Was können Ärzt:innen konkret machen, um Umweltschutz zu betreiben und Patient:innen Bewusstsein für dieses wichtige Thema zu vermitteln?
Ein Thema, wo man sofort ansetzen kann und für das ich mich schon lange einsetze, ist Ernährung. Über die Ernährung kann viel für die körperliche, psychische und planetare Gesundheit getan werden. Unsere Wohlstandsdiät ist für rund ein Drittel der Treibhausgase und Umwelteinträge verantwortlich und gleichzeitig für viele chronische Erkrankungen wie Diabetes oder Adipositas, aber auch Herz-Kreislauf-Probleme, Krebserkrankungen und so weiter. Wir könnten viel gewinnen, wenn wir uns an der Planetary Health Diet orientieren und auf eine mehr pflanzenbasierte Ernährung setzen würden. Und damit meine ich nicht vegan und nicht einmal vegetarisch, sondern einfach eine vollwertige Nahrung: vermehrt Gemüse und Obst, genügend essenzielle und sekundäre Pflanzenstoffe, Vitamine, Mineralien und Spurenelemente aufnehmen und gleichzeitig mehr regional und saisonal essen. Dabei ist nichts verboten, diese Angst vor einer «Ökodiktatur» ist ein Marketinggag. Es darf zwischendurch einmal eine Bratwurst oder ein Fondue sein. Aber alles in Massen und dann richtig geniessen und sich bewusstwerden, woher kommt die Milch, wie viele Kälber braucht es dafür, wie viel Wasser und Land wird für die Rinderzucht benötigt etc.
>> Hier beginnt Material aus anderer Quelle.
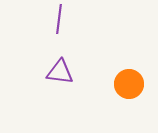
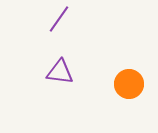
purple line: rotated 28 degrees clockwise
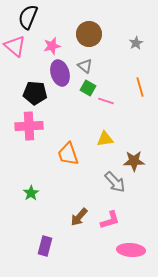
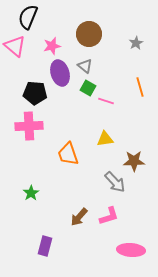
pink L-shape: moved 1 px left, 4 px up
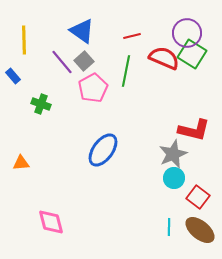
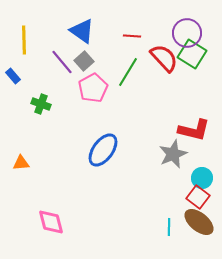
red line: rotated 18 degrees clockwise
red semicircle: rotated 24 degrees clockwise
green line: moved 2 px right, 1 px down; rotated 20 degrees clockwise
cyan circle: moved 28 px right
brown ellipse: moved 1 px left, 8 px up
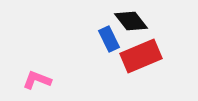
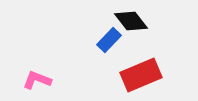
blue rectangle: moved 1 px down; rotated 70 degrees clockwise
red rectangle: moved 19 px down
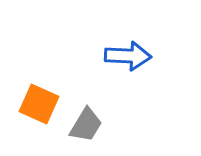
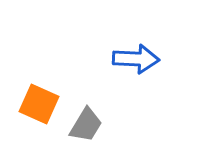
blue arrow: moved 8 px right, 3 px down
Inwiefern setzen Sie sich in Ihrer Rolle als Politikerin für diese Themen ein?
Ich glaube, dass man heutzutage nicht mehr unpolitisch sein kann. Man muss nicht parteipolitisch sein, aber wir haben eine Verantwortung, vor allem als Ärzt:innen. Als Luzerner Kantonsrätin setze ich mich dafür ein, Umwelt- und Klimaschutzstandards zu etablieren und im Gesundheitssystem die interprofessionelle Zusammenarbeit zu verbessern und so Ressourcen zu sparen. Nach Zürich, Bern und Basel haben wir seit diesem Jahr auch in Luzern ein «Ernährungsforum Stadt-Land». Das ist eine Plattform für Konsument:innen, Landwirt:innen, Produzent:innen, Gastronom:innen etc., um sich auszutauschen und neue Wege für ein nachhaltiges Ernährungssystem zu gestalten. Wie kann mehr Regionales und Saisonales angeboten und konsumiert werden, wie können Verpackungsmaterialien reduziert werden und so weiter. Man muss die Menschen ermutigen, mitzumachen. Auch in der Medizin sollte mehr auf Patient:innen-Empowerment gesetzt werden. Das sind alles wichtige Rädchen, die zur Prävention beitragen und helfen, wieder von einem Kranken- zu einem Gesundheitssystem zu kommen. (Das Interview führte Katrin Grabner.)